▶ **Required work**: Skip the pictures. Retype exactly, and only, the lines between the line holding "Segment every instance of 'right" and the last line below, inclusive.

Data for review: Begin

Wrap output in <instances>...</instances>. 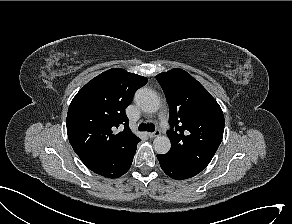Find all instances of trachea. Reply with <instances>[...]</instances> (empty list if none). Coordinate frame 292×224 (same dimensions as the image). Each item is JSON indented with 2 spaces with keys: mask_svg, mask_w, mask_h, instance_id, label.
<instances>
[{
  "mask_svg": "<svg viewBox=\"0 0 292 224\" xmlns=\"http://www.w3.org/2000/svg\"><path fill=\"white\" fill-rule=\"evenodd\" d=\"M139 131H148V132H154L155 131V125L152 123L144 124L141 123L138 127Z\"/></svg>",
  "mask_w": 292,
  "mask_h": 224,
  "instance_id": "3493384b",
  "label": "trachea"
}]
</instances>
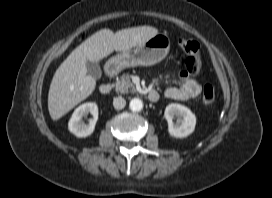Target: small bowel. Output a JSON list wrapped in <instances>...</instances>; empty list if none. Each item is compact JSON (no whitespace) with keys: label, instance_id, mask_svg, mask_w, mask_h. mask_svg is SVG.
<instances>
[{"label":"small bowel","instance_id":"c3829d8e","mask_svg":"<svg viewBox=\"0 0 272 198\" xmlns=\"http://www.w3.org/2000/svg\"><path fill=\"white\" fill-rule=\"evenodd\" d=\"M201 84L186 72H180L178 86L169 87L164 96L168 99L187 101L197 97L201 92Z\"/></svg>","mask_w":272,"mask_h":198}]
</instances>
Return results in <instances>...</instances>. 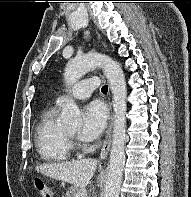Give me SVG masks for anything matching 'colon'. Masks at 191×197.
Returning a JSON list of instances; mask_svg holds the SVG:
<instances>
[{"label":"colon","mask_w":191,"mask_h":197,"mask_svg":"<svg viewBox=\"0 0 191 197\" xmlns=\"http://www.w3.org/2000/svg\"><path fill=\"white\" fill-rule=\"evenodd\" d=\"M36 190L39 197H52L50 187L40 179L36 180Z\"/></svg>","instance_id":"obj_1"}]
</instances>
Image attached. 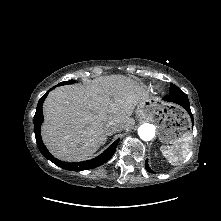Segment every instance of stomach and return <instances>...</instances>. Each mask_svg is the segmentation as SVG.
Wrapping results in <instances>:
<instances>
[{
    "instance_id": "1",
    "label": "stomach",
    "mask_w": 221,
    "mask_h": 221,
    "mask_svg": "<svg viewBox=\"0 0 221 221\" xmlns=\"http://www.w3.org/2000/svg\"><path fill=\"white\" fill-rule=\"evenodd\" d=\"M139 119L154 121L159 130V140L164 144H173L190 127L188 115L177 105L148 97L138 104L136 110Z\"/></svg>"
}]
</instances>
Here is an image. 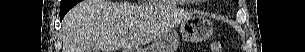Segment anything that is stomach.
I'll list each match as a JSON object with an SVG mask.
<instances>
[{"label": "stomach", "instance_id": "0dacf381", "mask_svg": "<svg viewBox=\"0 0 305 52\" xmlns=\"http://www.w3.org/2000/svg\"><path fill=\"white\" fill-rule=\"evenodd\" d=\"M213 33V25L203 16L191 15L181 22L180 35L187 42H202ZM179 34L175 30L163 33L145 50H127L126 52H175L179 46Z\"/></svg>", "mask_w": 305, "mask_h": 52}]
</instances>
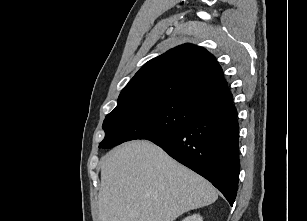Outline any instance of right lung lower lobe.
<instances>
[{
    "label": "right lung lower lobe",
    "instance_id": "right-lung-lower-lobe-1",
    "mask_svg": "<svg viewBox=\"0 0 307 221\" xmlns=\"http://www.w3.org/2000/svg\"><path fill=\"white\" fill-rule=\"evenodd\" d=\"M209 180L232 205L238 188L239 125L232 99L208 107L186 126L148 139Z\"/></svg>",
    "mask_w": 307,
    "mask_h": 221
}]
</instances>
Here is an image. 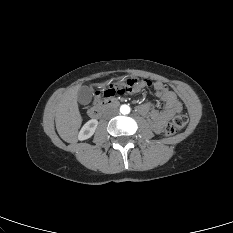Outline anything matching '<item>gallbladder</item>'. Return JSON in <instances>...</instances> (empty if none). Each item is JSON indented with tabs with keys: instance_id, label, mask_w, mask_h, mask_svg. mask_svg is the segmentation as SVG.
<instances>
[{
	"instance_id": "bac80fb5",
	"label": "gallbladder",
	"mask_w": 233,
	"mask_h": 233,
	"mask_svg": "<svg viewBox=\"0 0 233 233\" xmlns=\"http://www.w3.org/2000/svg\"><path fill=\"white\" fill-rule=\"evenodd\" d=\"M92 91L88 86H82L77 93V100L80 104L86 105L91 102Z\"/></svg>"
}]
</instances>
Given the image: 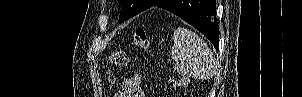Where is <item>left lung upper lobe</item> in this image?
Segmentation results:
<instances>
[{"instance_id": "5c2ea615", "label": "left lung upper lobe", "mask_w": 302, "mask_h": 97, "mask_svg": "<svg viewBox=\"0 0 302 97\" xmlns=\"http://www.w3.org/2000/svg\"><path fill=\"white\" fill-rule=\"evenodd\" d=\"M155 0H118L122 6V12L119 22H123L128 18L150 8Z\"/></svg>"}]
</instances>
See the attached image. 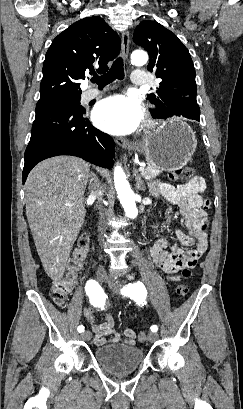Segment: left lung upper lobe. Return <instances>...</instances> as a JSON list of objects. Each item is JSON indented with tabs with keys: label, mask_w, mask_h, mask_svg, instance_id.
I'll list each match as a JSON object with an SVG mask.
<instances>
[{
	"label": "left lung upper lobe",
	"mask_w": 243,
	"mask_h": 409,
	"mask_svg": "<svg viewBox=\"0 0 243 409\" xmlns=\"http://www.w3.org/2000/svg\"><path fill=\"white\" fill-rule=\"evenodd\" d=\"M134 41L149 53L148 70L162 79L156 93L147 98L156 105L155 118H167L170 111L179 115L200 113L196 101L195 69L188 49L178 37L155 21L145 20L134 31Z\"/></svg>",
	"instance_id": "1"
}]
</instances>
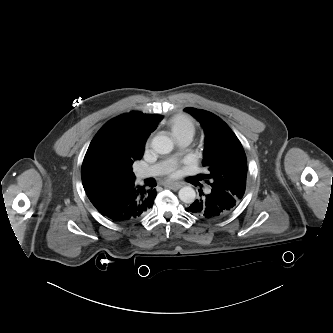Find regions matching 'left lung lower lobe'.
Segmentation results:
<instances>
[{"instance_id":"0a47b994","label":"left lung lower lobe","mask_w":333,"mask_h":333,"mask_svg":"<svg viewBox=\"0 0 333 333\" xmlns=\"http://www.w3.org/2000/svg\"><path fill=\"white\" fill-rule=\"evenodd\" d=\"M200 196L186 211L204 220H218L238 205L236 199L222 189L210 188L205 195L201 192Z\"/></svg>"}]
</instances>
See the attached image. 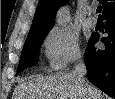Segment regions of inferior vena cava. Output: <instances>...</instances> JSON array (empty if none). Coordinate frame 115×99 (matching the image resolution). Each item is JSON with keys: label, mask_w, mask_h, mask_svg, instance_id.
Here are the masks:
<instances>
[{"label": "inferior vena cava", "mask_w": 115, "mask_h": 99, "mask_svg": "<svg viewBox=\"0 0 115 99\" xmlns=\"http://www.w3.org/2000/svg\"><path fill=\"white\" fill-rule=\"evenodd\" d=\"M87 72L86 65L83 60V56L79 55L76 59V64L74 66V75L76 77V81L78 87L82 94V99H89L88 89L86 86L85 74Z\"/></svg>", "instance_id": "inferior-vena-cava-1"}]
</instances>
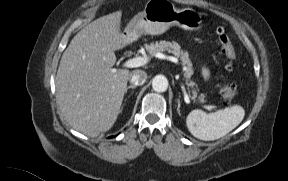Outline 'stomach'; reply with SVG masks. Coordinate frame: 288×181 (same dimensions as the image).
Instances as JSON below:
<instances>
[{
  "instance_id": "stomach-1",
  "label": "stomach",
  "mask_w": 288,
  "mask_h": 181,
  "mask_svg": "<svg viewBox=\"0 0 288 181\" xmlns=\"http://www.w3.org/2000/svg\"><path fill=\"white\" fill-rule=\"evenodd\" d=\"M171 26L198 30L202 27L201 15L190 8L178 10L169 0H149L144 10L130 21L125 33L131 32L136 37L141 34L159 35Z\"/></svg>"
}]
</instances>
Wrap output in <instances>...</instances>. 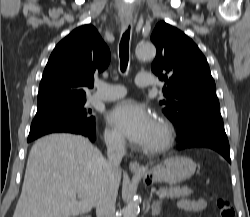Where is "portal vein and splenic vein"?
I'll list each match as a JSON object with an SVG mask.
<instances>
[{"label": "portal vein and splenic vein", "mask_w": 250, "mask_h": 217, "mask_svg": "<svg viewBox=\"0 0 250 217\" xmlns=\"http://www.w3.org/2000/svg\"><path fill=\"white\" fill-rule=\"evenodd\" d=\"M158 196H159L160 198H163L164 196H166V193H158Z\"/></svg>", "instance_id": "18ae733b"}]
</instances>
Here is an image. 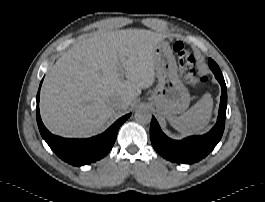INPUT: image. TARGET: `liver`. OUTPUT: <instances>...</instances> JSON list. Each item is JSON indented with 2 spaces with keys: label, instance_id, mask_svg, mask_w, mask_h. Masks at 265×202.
<instances>
[{
  "label": "liver",
  "instance_id": "1",
  "mask_svg": "<svg viewBox=\"0 0 265 202\" xmlns=\"http://www.w3.org/2000/svg\"><path fill=\"white\" fill-rule=\"evenodd\" d=\"M164 38L146 29L82 36L45 77L40 95L45 126L67 138L101 132L116 110H126L142 89L153 85L154 47ZM115 96L121 97L119 108L111 103Z\"/></svg>",
  "mask_w": 265,
  "mask_h": 202
}]
</instances>
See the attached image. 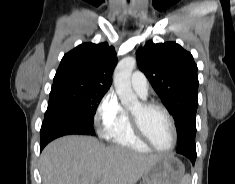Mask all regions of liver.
<instances>
[{
    "label": "liver",
    "mask_w": 235,
    "mask_h": 184,
    "mask_svg": "<svg viewBox=\"0 0 235 184\" xmlns=\"http://www.w3.org/2000/svg\"><path fill=\"white\" fill-rule=\"evenodd\" d=\"M160 158L128 148L104 146L93 136H64L40 158L43 184H136Z\"/></svg>",
    "instance_id": "liver-1"
}]
</instances>
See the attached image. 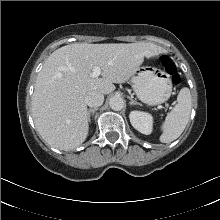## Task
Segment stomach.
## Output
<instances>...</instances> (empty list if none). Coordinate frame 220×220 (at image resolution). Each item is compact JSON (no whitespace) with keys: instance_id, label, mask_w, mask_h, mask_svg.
Masks as SVG:
<instances>
[{"instance_id":"1","label":"stomach","mask_w":220,"mask_h":220,"mask_svg":"<svg viewBox=\"0 0 220 220\" xmlns=\"http://www.w3.org/2000/svg\"><path fill=\"white\" fill-rule=\"evenodd\" d=\"M132 87L137 97L149 105L166 102L172 93L170 77L164 71L145 67L131 78Z\"/></svg>"}]
</instances>
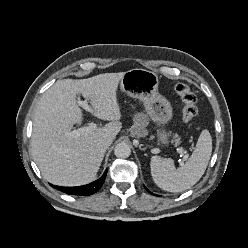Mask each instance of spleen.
Masks as SVG:
<instances>
[{
  "label": "spleen",
  "mask_w": 248,
  "mask_h": 248,
  "mask_svg": "<svg viewBox=\"0 0 248 248\" xmlns=\"http://www.w3.org/2000/svg\"><path fill=\"white\" fill-rule=\"evenodd\" d=\"M212 153V138L208 130H203L196 147L184 165L174 167L171 158L153 156L151 175L155 184L169 192H182L191 188L203 176Z\"/></svg>",
  "instance_id": "1"
}]
</instances>
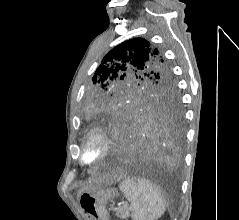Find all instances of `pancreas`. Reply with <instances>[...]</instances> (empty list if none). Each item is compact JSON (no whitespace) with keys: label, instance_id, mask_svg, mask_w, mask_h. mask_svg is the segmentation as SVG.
<instances>
[{"label":"pancreas","instance_id":"1","mask_svg":"<svg viewBox=\"0 0 239 220\" xmlns=\"http://www.w3.org/2000/svg\"><path fill=\"white\" fill-rule=\"evenodd\" d=\"M118 215L120 218H127L129 217V210L126 206H122L118 210Z\"/></svg>","mask_w":239,"mask_h":220}]
</instances>
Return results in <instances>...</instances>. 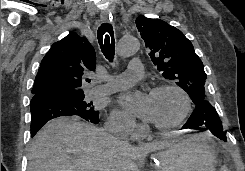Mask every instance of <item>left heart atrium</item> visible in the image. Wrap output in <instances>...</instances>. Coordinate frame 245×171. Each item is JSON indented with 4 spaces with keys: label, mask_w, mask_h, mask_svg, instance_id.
I'll return each instance as SVG.
<instances>
[{
    "label": "left heart atrium",
    "mask_w": 245,
    "mask_h": 171,
    "mask_svg": "<svg viewBox=\"0 0 245 171\" xmlns=\"http://www.w3.org/2000/svg\"><path fill=\"white\" fill-rule=\"evenodd\" d=\"M119 104L127 113L146 121L153 120L151 97L139 91L123 94L119 97Z\"/></svg>",
    "instance_id": "obj_1"
}]
</instances>
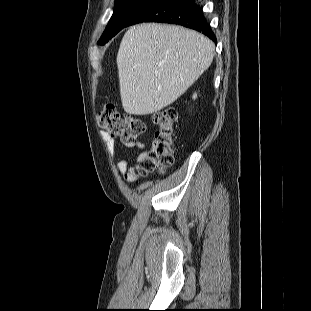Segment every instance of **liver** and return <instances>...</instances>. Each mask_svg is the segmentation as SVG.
<instances>
[{
    "label": "liver",
    "instance_id": "liver-1",
    "mask_svg": "<svg viewBox=\"0 0 311 311\" xmlns=\"http://www.w3.org/2000/svg\"><path fill=\"white\" fill-rule=\"evenodd\" d=\"M214 50L211 40L180 26L130 27L116 59L124 111L147 115L172 104L208 69Z\"/></svg>",
    "mask_w": 311,
    "mask_h": 311
}]
</instances>
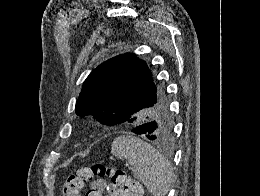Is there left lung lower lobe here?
Masks as SVG:
<instances>
[{
	"instance_id": "left-lung-lower-lobe-1",
	"label": "left lung lower lobe",
	"mask_w": 260,
	"mask_h": 196,
	"mask_svg": "<svg viewBox=\"0 0 260 196\" xmlns=\"http://www.w3.org/2000/svg\"><path fill=\"white\" fill-rule=\"evenodd\" d=\"M134 112V108L130 107H110L107 110H104L102 114L99 115L98 120L107 125L121 124L129 120ZM153 129L154 124L152 122H146L134 127L131 131L136 134L145 135L148 139L151 140V133Z\"/></svg>"
}]
</instances>
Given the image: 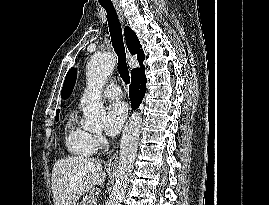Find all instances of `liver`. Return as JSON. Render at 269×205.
Here are the masks:
<instances>
[{"label":"liver","mask_w":269,"mask_h":205,"mask_svg":"<svg viewBox=\"0 0 269 205\" xmlns=\"http://www.w3.org/2000/svg\"><path fill=\"white\" fill-rule=\"evenodd\" d=\"M105 179L100 160L83 156L58 159L51 177L54 205H76L83 194L103 185Z\"/></svg>","instance_id":"liver-1"}]
</instances>
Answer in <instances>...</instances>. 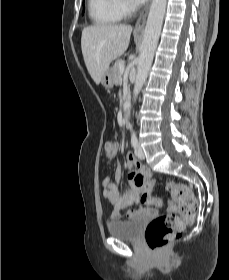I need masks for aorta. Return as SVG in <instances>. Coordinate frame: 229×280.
<instances>
[{"instance_id": "aorta-1", "label": "aorta", "mask_w": 229, "mask_h": 280, "mask_svg": "<svg viewBox=\"0 0 229 280\" xmlns=\"http://www.w3.org/2000/svg\"><path fill=\"white\" fill-rule=\"evenodd\" d=\"M166 3L167 0H153L150 7L138 57L137 75L133 90L134 100H136L147 79L153 61L166 11Z\"/></svg>"}]
</instances>
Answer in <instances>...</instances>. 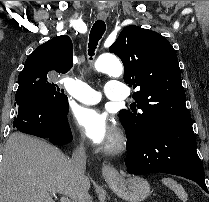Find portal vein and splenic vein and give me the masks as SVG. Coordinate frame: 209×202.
Wrapping results in <instances>:
<instances>
[{
  "label": "portal vein and splenic vein",
  "mask_w": 209,
  "mask_h": 202,
  "mask_svg": "<svg viewBox=\"0 0 209 202\" xmlns=\"http://www.w3.org/2000/svg\"><path fill=\"white\" fill-rule=\"evenodd\" d=\"M50 193L55 194L56 192H55V191H53V190H50ZM61 202H70V200H69L67 197L62 196V198H61Z\"/></svg>",
  "instance_id": "obj_1"
}]
</instances>
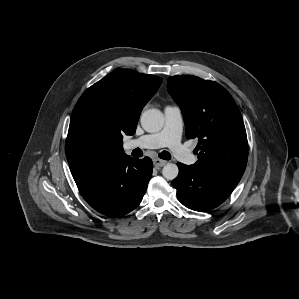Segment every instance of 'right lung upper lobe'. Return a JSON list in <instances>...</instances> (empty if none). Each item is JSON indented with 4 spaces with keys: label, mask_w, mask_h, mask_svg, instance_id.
<instances>
[{
    "label": "right lung upper lobe",
    "mask_w": 299,
    "mask_h": 299,
    "mask_svg": "<svg viewBox=\"0 0 299 299\" xmlns=\"http://www.w3.org/2000/svg\"><path fill=\"white\" fill-rule=\"evenodd\" d=\"M161 83L160 77L120 69L111 72L82 94L74 109L88 104L99 105L109 112L116 125L117 140L103 159L125 154L122 147L123 135L135 133L143 107Z\"/></svg>",
    "instance_id": "cb5924a9"
}]
</instances>
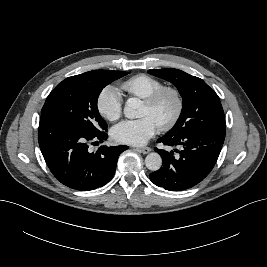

Data for review: End

▶ **Output for this exercise**:
Segment every instance of 'right lung upper lobe'. Return a JSON list in <instances>...</instances> (empty if none). Each item is JSON indented with 4 spaces with keys: label, mask_w, mask_h, mask_svg, instance_id.
<instances>
[{
    "label": "right lung upper lobe",
    "mask_w": 299,
    "mask_h": 299,
    "mask_svg": "<svg viewBox=\"0 0 299 299\" xmlns=\"http://www.w3.org/2000/svg\"><path fill=\"white\" fill-rule=\"evenodd\" d=\"M161 83L160 77L120 69L111 72L82 94L74 109L88 104L99 105L109 112L116 125L117 140L103 159L125 154L122 147L123 135L135 133L143 107Z\"/></svg>",
    "instance_id": "cb5924a9"
}]
</instances>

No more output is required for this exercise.